Neue, notwendige Aufgabenfelder eröffnete die Situation in den 90er Jahren für das Haus: Jetzt bestand wieder Bedarf an Unterkünften für Mädchen und Frauen aus sozialen Randgruppen: Alkoholikerinnen, Drogensüchtige, psychisch Kranke, Vergewaltigte, aber auch Geschiedene. Alle 94 Betten waren rasch belegt. Viele der Frauen stammten aus dem damaligen Jugoslawien, also auch viele Muslimas. Sr. Emma, Sr. Hildegund und Sr. Anna Pia waren auch in diesem extrem schwierigen Umfeld erfolgreich tätig.

Abschied vom Marienheim. Die jetzt anstehende Schließung ist unausweichlich, erfolgt aber nicht wegen fehlenden Bedarfes. Sie ist erzwungen durch das fortgeschrittene Alter der beiden Schwestern und den fehlenden Nachwuchs. Das Haus verkaufen wollen die Schwestern nicht, denn - wer weiß? - vielleicht ändern sich die Zeiten, die gesellschaftlichen und/oder kirchenrechtlichen Rahmenbedingungen und man hat wieder Eigenbedarf. „Vielleicht werden hier einmal Laien für bis jetzt nur Priestern vorbehaltene Dienste ausgebildet“ lässt Sr. Emma Maria ihrer Kreativität freien Lauf und ihr Leitspruch: „Christi Liebe drängt uns“ bestimmt ihr Denken und Handeln nach wie vor.
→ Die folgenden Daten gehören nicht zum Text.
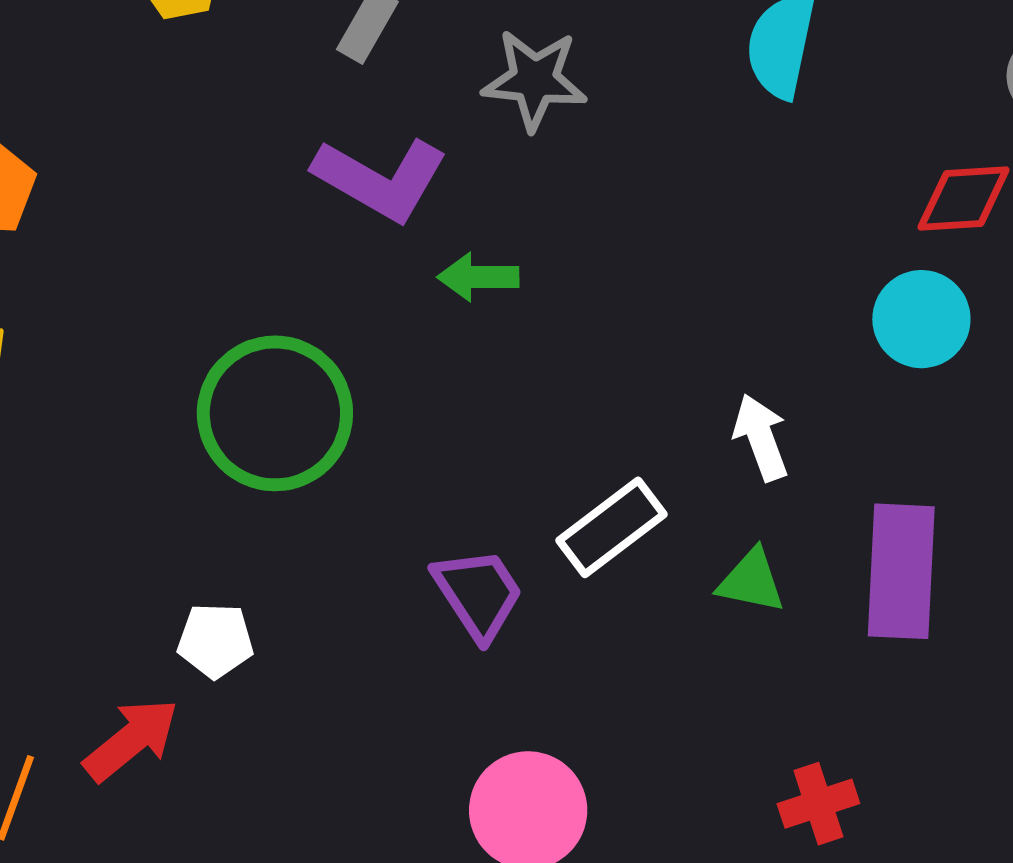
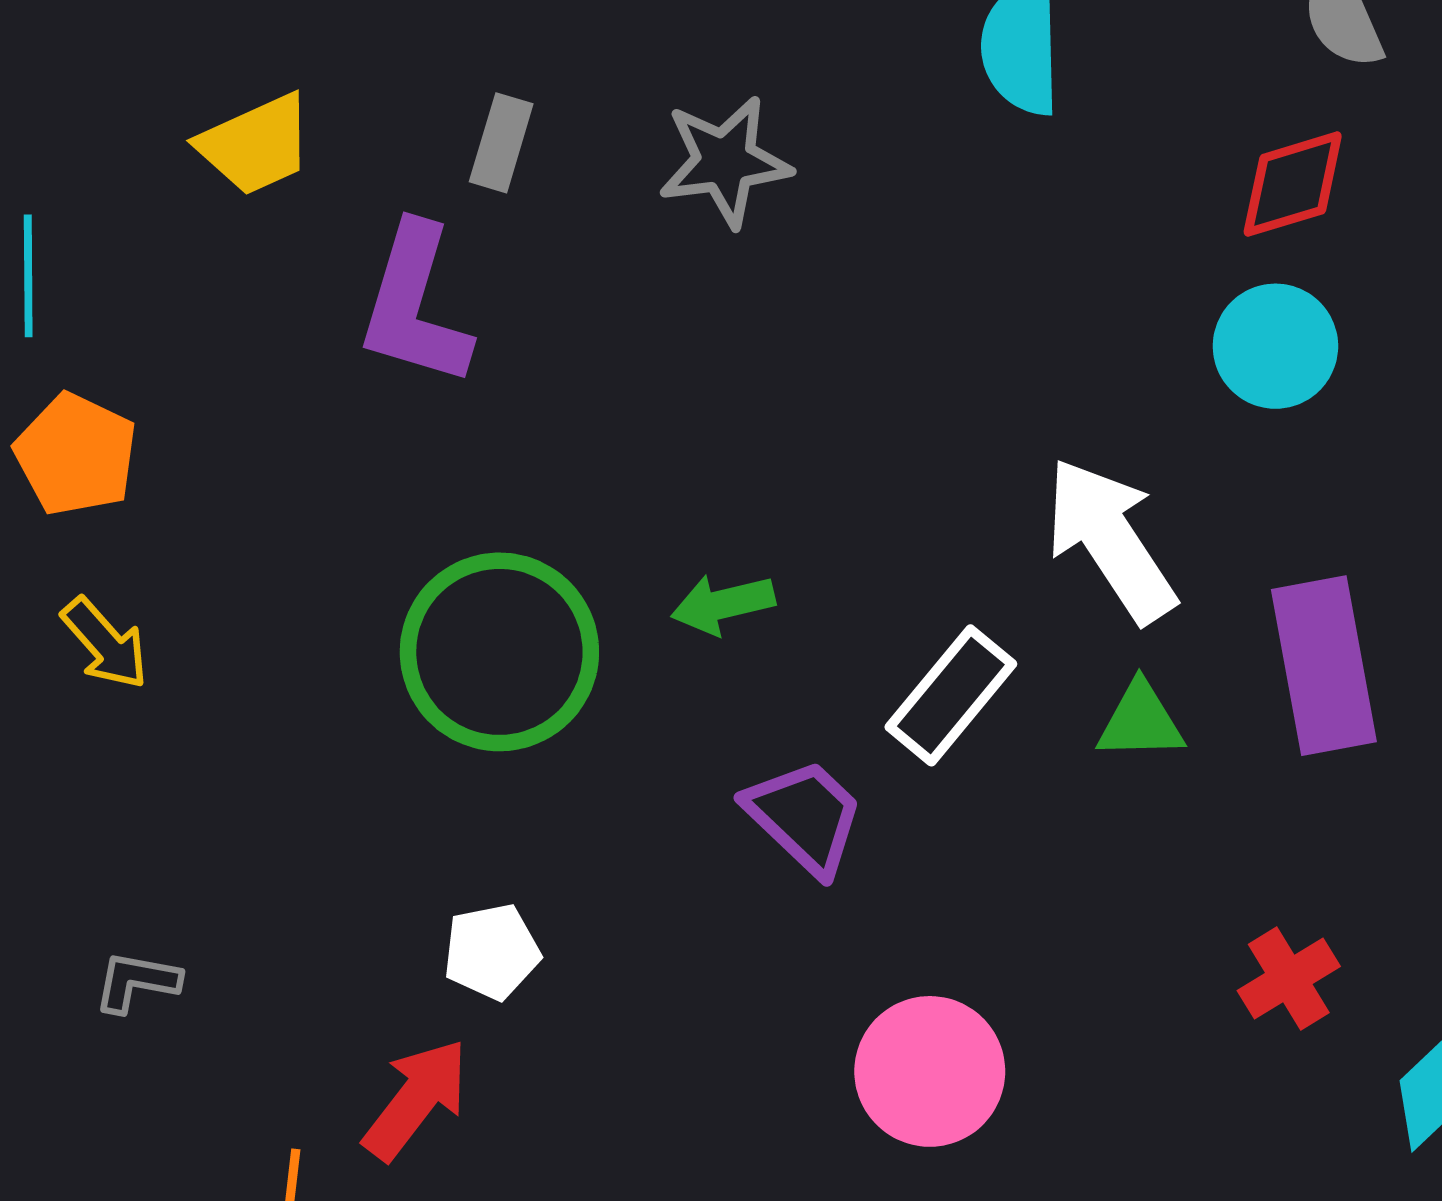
purple L-shape: (380, 179) -> (415, 305), moved, turned 90
green arrow: (478, 277) -> (723, 604), moved
white arrow: (761, 437) -> (1111, 540), size x1.6

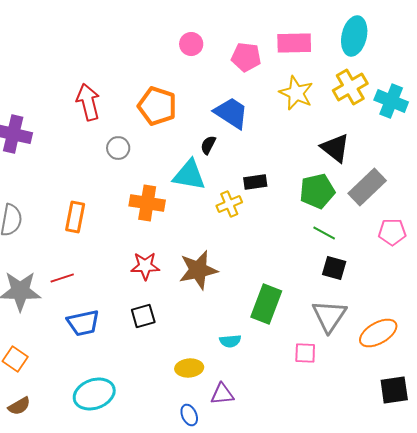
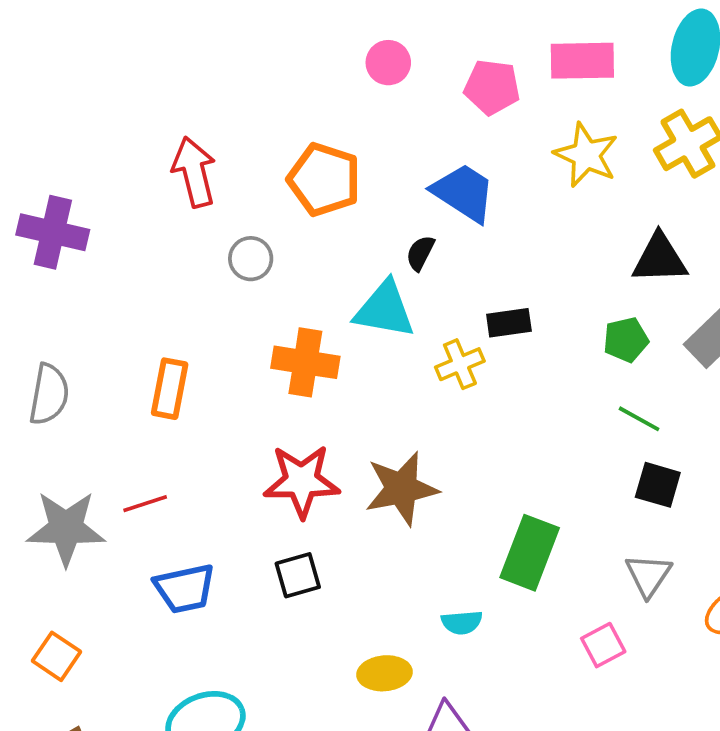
black triangle: (335, 148) -> (660, 259), turned -40
green pentagon: (317, 191) -> (626, 340), size x0.7
red star: (145, 266) -> (302, 481), size x1.4
gray triangle: (329, 316) -> (648, 575), size x0.7
pink square: (305, 353) -> (603, 645), turned -30

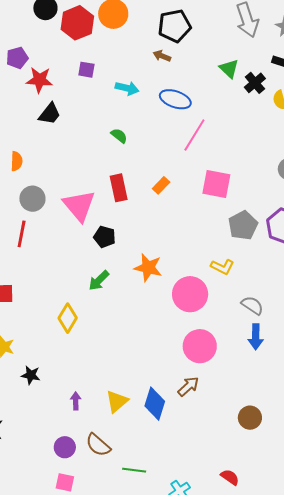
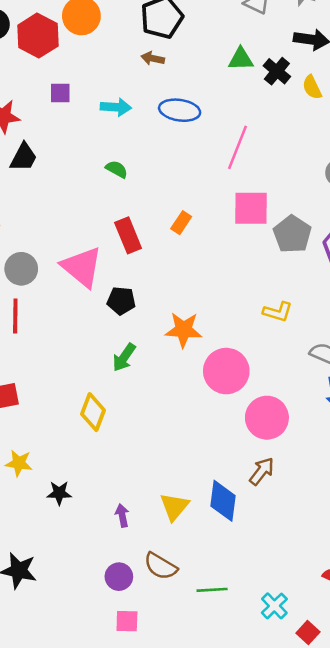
green triangle: (229, 69) -> (241, 59), turned -35
pink line: (194, 135) -> (237, 147), moved
gray pentagon: (243, 225) -> (292, 234), moved
pink circle: (190, 294) -> (226, 371), moved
Menschgewordene Gottesgüte. Sr. Emma wird ebensowenig in Pension gehen wie Sr. Anna Pia. Beide kehren ins Mutterhaus nach Zams zurück und es wird dort Aufgaben für sie geben. Ob sie mit Wehmut geht? Nein! Mit einem verschmitzten Lächeln fügt sie an: „Da ist ja noch der da oben, auf den ich vertrauen kann.“ Auf dem Rückweg vom Gespräch - mitten am Zebrastreifen der L190 - begegnet mir noch einmal Sr. Anna Pia. Am liebsten hätte ich sie zum Abschied umarmt, aber das war mir dann doch zu gefährlich - der Verkehr war um diese Zeit relativ dicht und drängend.

Ein Leben lang haben die beiden Frauen ihr (geistliches) Leben im Sinne der drängenden Liebe Christi gelebt und ihre Tage so gestaltet, dass die Grundidee des Ordensgründers Vinzenz von Paul (1581-1660) wahr und wirklich geworden ist: „Das ist eure Sendung, Armen und Kranken menschgewordene Gottesgüte zu sein und Gottes Stelle an ihnen zu vertreten.“ Die beiden Schwestern aus dem Bregenzer Marienheim haben wohl genau verstanden, was damit gemeint ist. Ihr Zeichen wird weit tragen. 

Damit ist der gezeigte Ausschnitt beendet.